*EXERCISE AIM:* Reproduce, please, only the lines from the first line below to the line containing "Liên hệ (36, 1483)", inclusive.

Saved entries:
# # # # #

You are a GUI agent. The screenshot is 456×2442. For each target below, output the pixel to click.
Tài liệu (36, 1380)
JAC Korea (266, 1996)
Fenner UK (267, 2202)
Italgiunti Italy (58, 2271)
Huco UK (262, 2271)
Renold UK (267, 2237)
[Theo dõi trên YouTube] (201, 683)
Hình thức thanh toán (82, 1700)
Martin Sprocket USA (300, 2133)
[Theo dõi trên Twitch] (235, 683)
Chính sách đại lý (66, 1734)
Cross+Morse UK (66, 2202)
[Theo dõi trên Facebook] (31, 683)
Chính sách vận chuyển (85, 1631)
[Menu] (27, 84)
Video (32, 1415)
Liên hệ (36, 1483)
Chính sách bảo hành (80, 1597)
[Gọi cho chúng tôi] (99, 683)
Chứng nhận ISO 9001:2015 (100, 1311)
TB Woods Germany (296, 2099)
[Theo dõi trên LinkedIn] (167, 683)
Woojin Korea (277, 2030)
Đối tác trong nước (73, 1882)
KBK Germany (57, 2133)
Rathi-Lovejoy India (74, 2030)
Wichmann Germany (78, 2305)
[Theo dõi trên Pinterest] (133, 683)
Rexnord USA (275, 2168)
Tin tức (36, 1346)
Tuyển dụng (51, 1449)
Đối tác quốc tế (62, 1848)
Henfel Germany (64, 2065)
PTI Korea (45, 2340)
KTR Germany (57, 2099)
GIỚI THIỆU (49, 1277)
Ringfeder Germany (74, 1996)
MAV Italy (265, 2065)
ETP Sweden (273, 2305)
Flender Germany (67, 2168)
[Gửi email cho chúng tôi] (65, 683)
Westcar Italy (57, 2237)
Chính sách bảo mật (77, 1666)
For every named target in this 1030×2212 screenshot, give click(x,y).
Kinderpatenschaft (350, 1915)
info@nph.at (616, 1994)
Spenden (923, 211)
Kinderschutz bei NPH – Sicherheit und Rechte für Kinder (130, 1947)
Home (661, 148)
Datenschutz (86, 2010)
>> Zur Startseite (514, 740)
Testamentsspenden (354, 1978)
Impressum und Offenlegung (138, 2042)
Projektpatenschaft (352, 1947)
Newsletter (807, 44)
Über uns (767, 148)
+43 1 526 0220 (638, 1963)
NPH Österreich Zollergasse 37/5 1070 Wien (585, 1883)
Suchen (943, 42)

# # # # #

*SOLUTION:*
You are a GUI agent. The screenshot is 456×2442. For each target below, output the pixel to click.
Tài liệu (36, 1380)
JAC Korea (266, 1996)
Fenner UK (267, 2202)
Italgiunti Italy (58, 2271)
Huco UK (262, 2271)
Renold UK (267, 2237)
[Theo dõi trên YouTube] (201, 683)
Hình thức thanh toán (82, 1700)
Martin Sprocket USA (300, 2133)
[Theo dõi trên Twitch] (235, 683)
Chính sách đại lý (66, 1734)
Cross+Morse UK (66, 2202)
[Theo dõi trên Facebook] (31, 683)
Chính sách vận chuyển (85, 1631)
[Menu] (27, 84)
Video (32, 1415)
Liên hệ (36, 1483)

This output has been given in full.